The pale romances, and the shattered hopes;
Real loss, and quiet grieving.
Pay days, and cash to spend; days off and dust
Upon that winding road
Of tragic poverty.
The guns that broke the silence of the nights,
And (how one hears it still!)
The Last Post sounding on that quiet hill.
Winter again

The mud that followed rain.
The smoke-filled wards; dark days; the driving snow;
The Vardar wind that seemed for ever blowing,
Those large and frozen bottles of quinine!

Then peace, at last;
And soon upon the scene
All those reactions common when a strain,
Long held, has passed.
Then, gradually, the end:
General upheaving;
With friend’s farewell to friend
The patients leaving.
The closing of the wards: sorting and stowing;
How we had longed to go –
And how we hated going!

Christine Erica Strom, Great War Nurse. 

In another shout-out to ‘something essential’ during the Covid-19 lockdown, then for those of you not in New Zealand, you may not know about the Edmunds Cookbook and on a very well-thumbed page, I have the recipe for ANZAC BISCUITS. I don’t think there are many women of our generation in New Zealand who haven’t made these biscuits over the years. I like them because they keep for a while (if you don’t eat them all at once) and as part of the adjustments I now make to baking, I now make them with a Gluten Free Baking Mix. 

The history of these biscuits is fascinating.

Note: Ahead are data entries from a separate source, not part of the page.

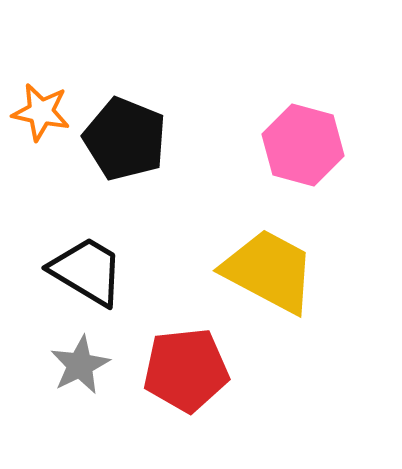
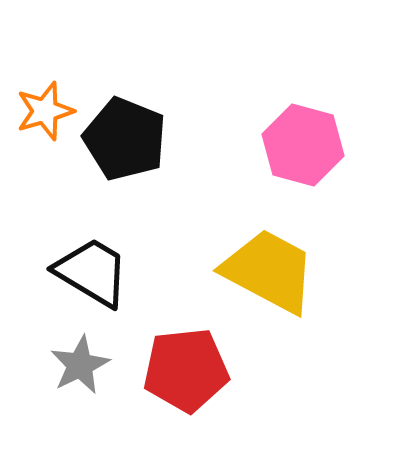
orange star: moved 4 px right, 1 px up; rotated 28 degrees counterclockwise
black trapezoid: moved 5 px right, 1 px down
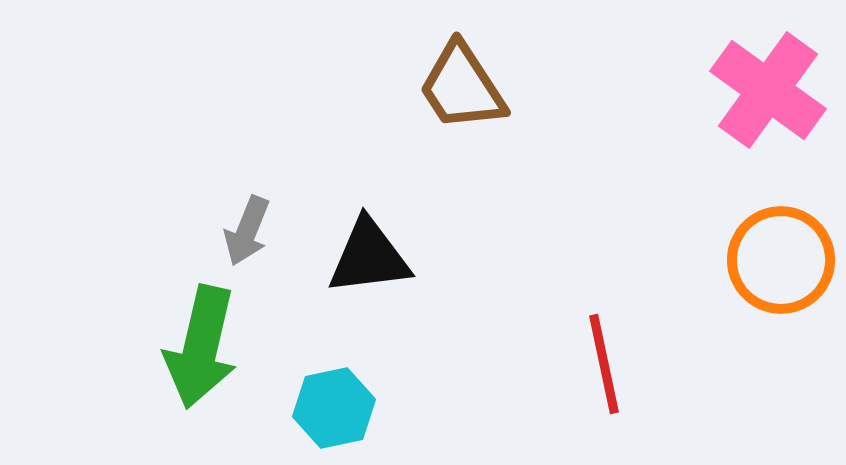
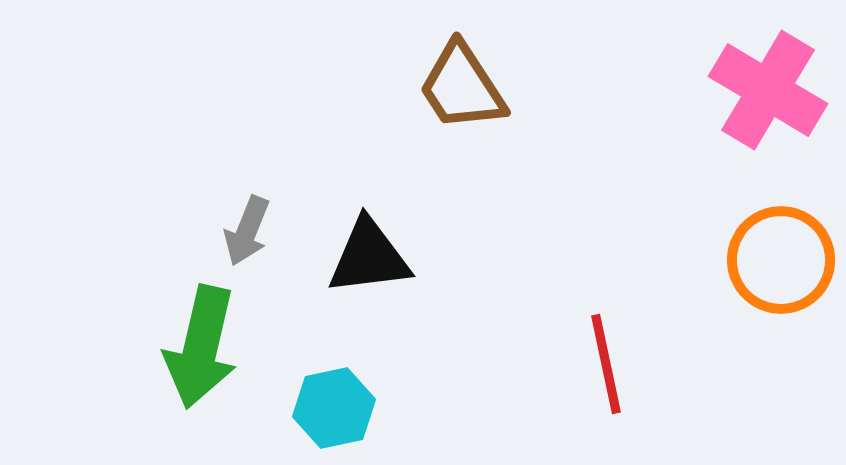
pink cross: rotated 5 degrees counterclockwise
red line: moved 2 px right
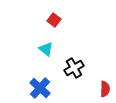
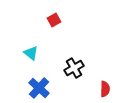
red square: rotated 24 degrees clockwise
cyan triangle: moved 15 px left, 4 px down
blue cross: moved 1 px left
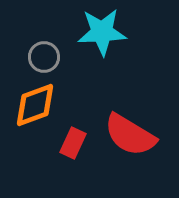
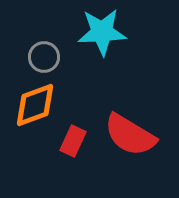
red rectangle: moved 2 px up
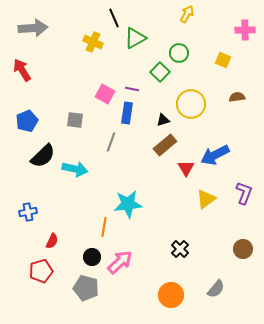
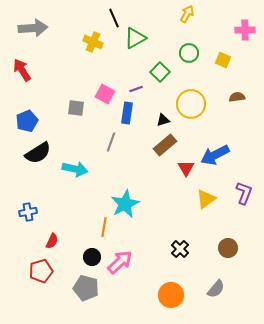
green circle: moved 10 px right
purple line: moved 4 px right; rotated 32 degrees counterclockwise
gray square: moved 1 px right, 12 px up
black semicircle: moved 5 px left, 3 px up; rotated 12 degrees clockwise
cyan star: moved 3 px left; rotated 20 degrees counterclockwise
brown circle: moved 15 px left, 1 px up
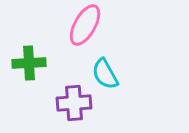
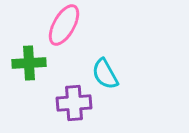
pink ellipse: moved 21 px left
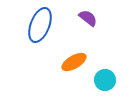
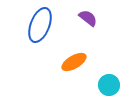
cyan circle: moved 4 px right, 5 px down
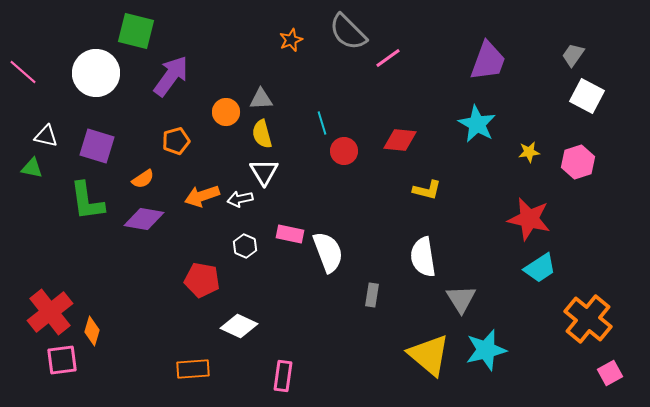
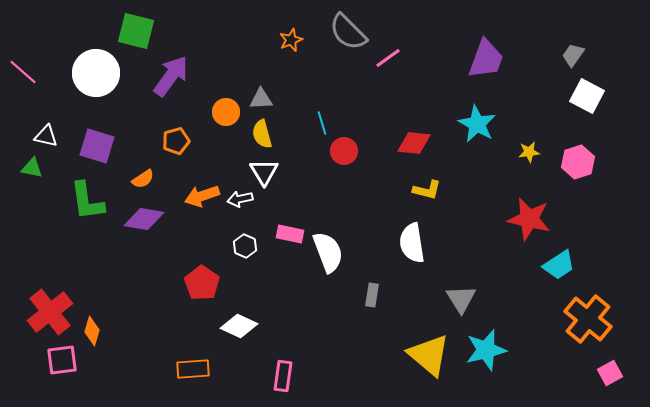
purple trapezoid at (488, 61): moved 2 px left, 2 px up
red diamond at (400, 140): moved 14 px right, 3 px down
white semicircle at (423, 257): moved 11 px left, 14 px up
cyan trapezoid at (540, 268): moved 19 px right, 3 px up
red pentagon at (202, 280): moved 3 px down; rotated 24 degrees clockwise
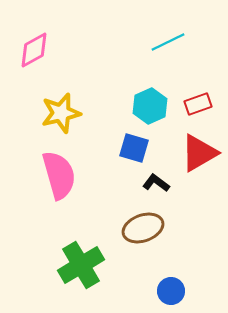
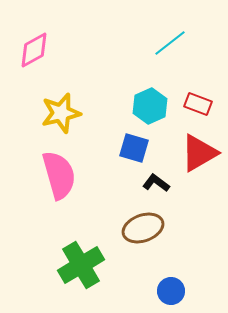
cyan line: moved 2 px right, 1 px down; rotated 12 degrees counterclockwise
red rectangle: rotated 40 degrees clockwise
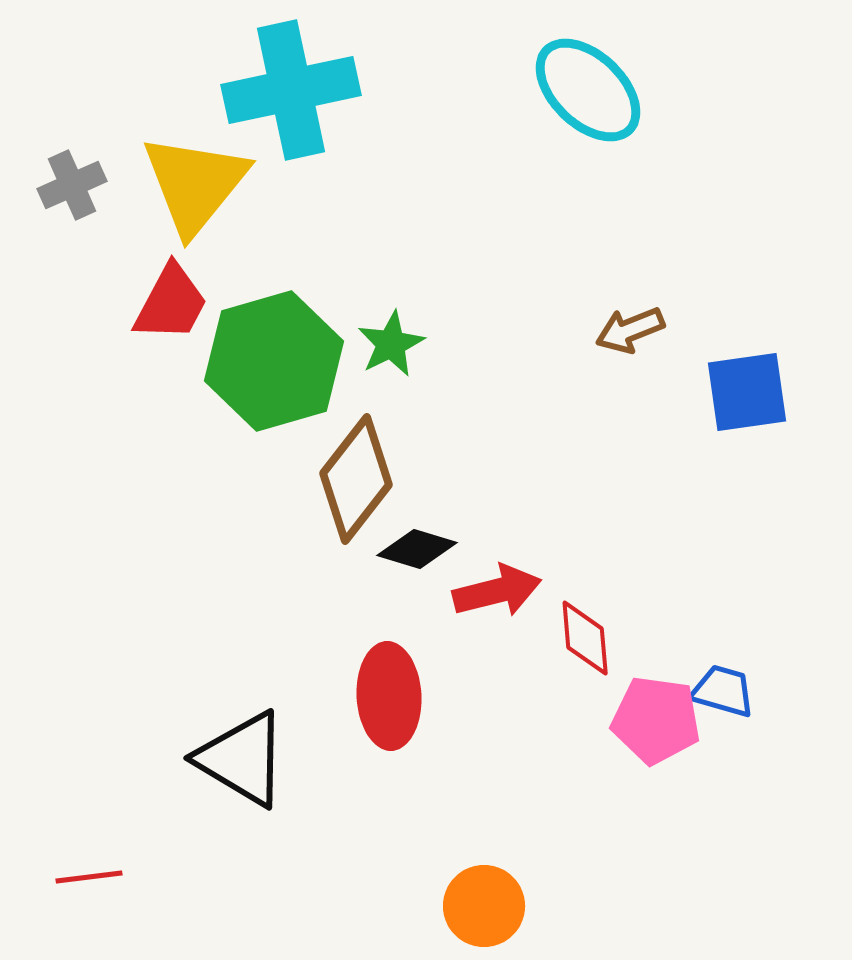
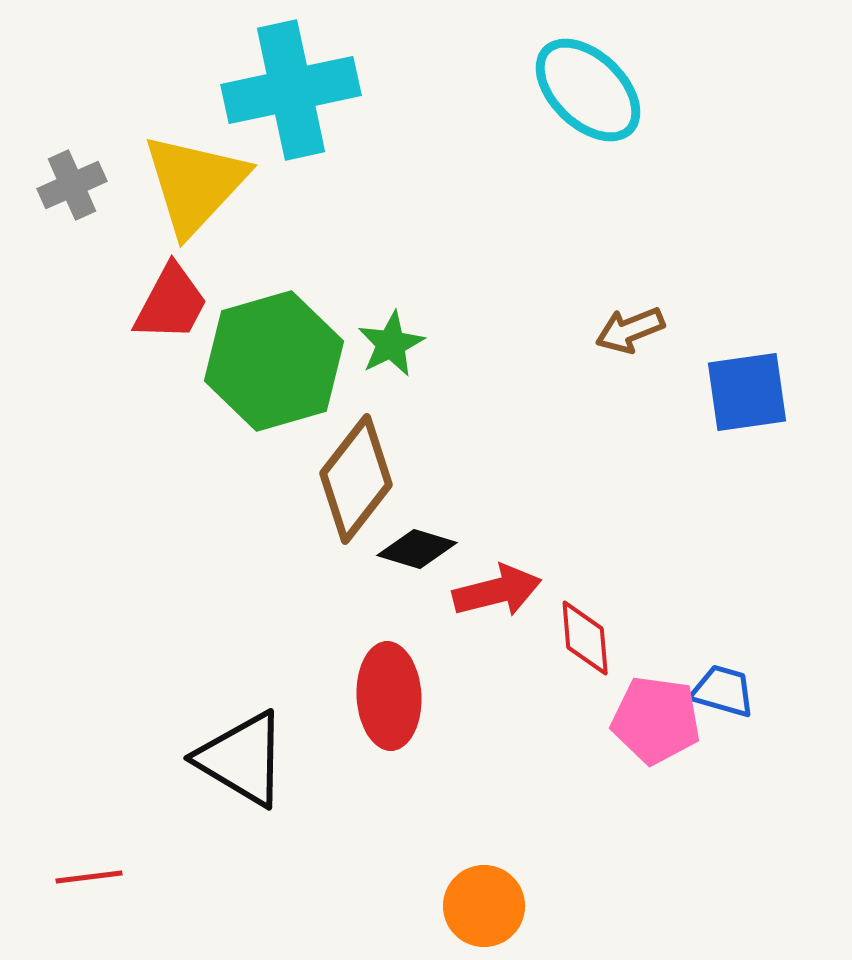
yellow triangle: rotated 4 degrees clockwise
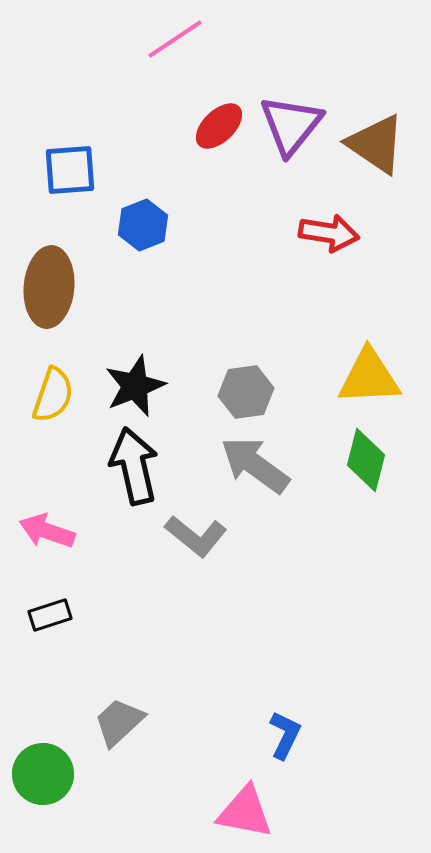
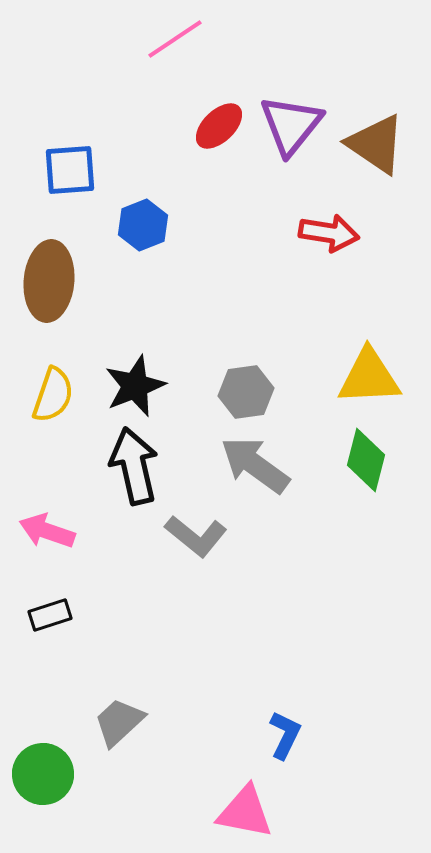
brown ellipse: moved 6 px up
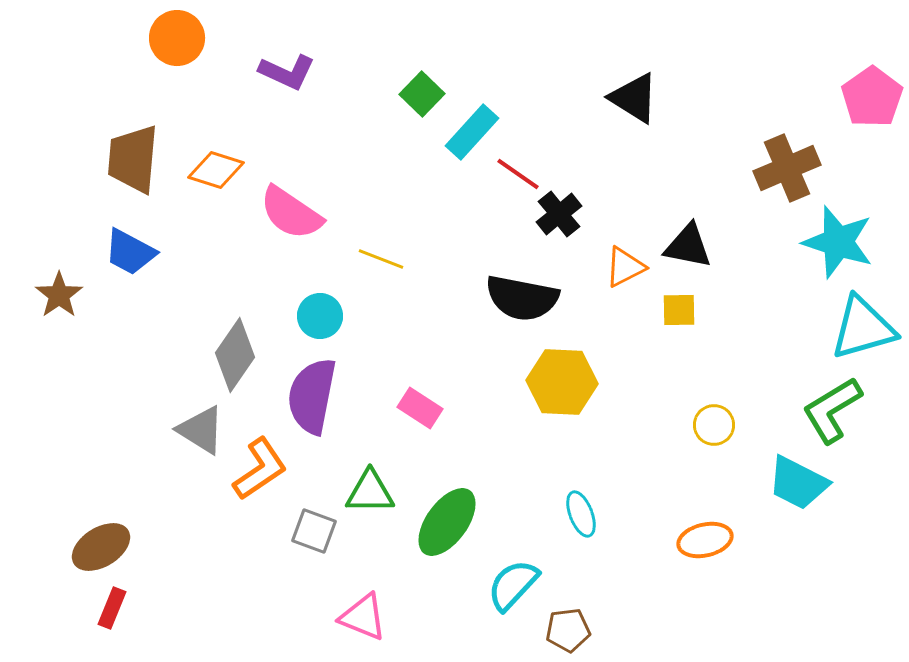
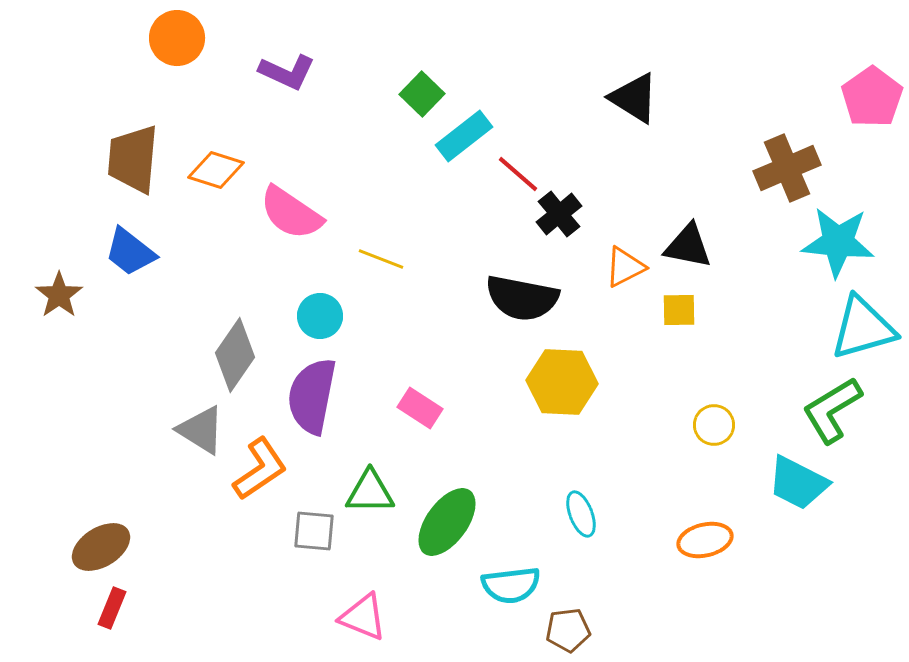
cyan rectangle at (472, 132): moved 8 px left, 4 px down; rotated 10 degrees clockwise
red line at (518, 174): rotated 6 degrees clockwise
cyan star at (838, 242): rotated 12 degrees counterclockwise
blue trapezoid at (130, 252): rotated 10 degrees clockwise
gray square at (314, 531): rotated 15 degrees counterclockwise
cyan semicircle at (513, 585): moved 2 px left; rotated 140 degrees counterclockwise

During WW1, the wives, mothers and girlfriends of soldiers were concerned about the nutritional value of food being supplied to their men. Any food that was sent to fighting men had to be carried in he ships of the Merchant  Navy. Most were slow and had no refridgeration, so any food sent hod to remain edible after periods in excess of 2 months. The women came up with a nutritional answer: a nutritional biscuit. The basis was a Scottish recipe using Rolled Oats. They don’t have eggs to bind the mixture because due to the war, many of the poultry farmers had joined the services, thus eggs were scarce.  The binding agent is therefore, golden syrup or treacle. 

At first the biscuits were called Soldiers’ Biscuits, but after the landing on Gallipoli, they were renamed ANZAC Biscuits. During both World Wars, the Country Women’s Association in New Zealand (as it was then called), devoted a great deal of time to the making of Anzac Biscuits. Here is the original recipe from the Edmunds Cookbook for you. 

ANZAC BISCUITS

  • 1/2 Cup of Standard Grade Flour (I use a gluten-free flour which requires around 3/4 cup instead)
  • 1/2 cup Sugar (or use 1/4 cup so you reduce sugar in your diet)
  • 3/4 cup of Coconut
  • 3/4 cup of Rolled Oats
  • 100 gm Butter
  • 1 Tablespoon of Golden Syrup
  • 1/2 teaspoon of Baking Soda
  • 2 Tablespoons of Boiling Water

Preheat the oven to 180 degrees C [350 Fahrenheit]. Mix togehter all the dry ingredients (flour, sugar, rolled oats and coconut). Melt the butter and golden syrup.  Dissolve the baking soda in the boling water and add this to the butter mixture. Stir the butter mixture into the dry ingredients. Place level tablespoons of the mixture on cold greased or lined oven trays. Allow space between them to expand. Flatten with a floured fork. Bake for about 15 minutes or until golden. Makes 22.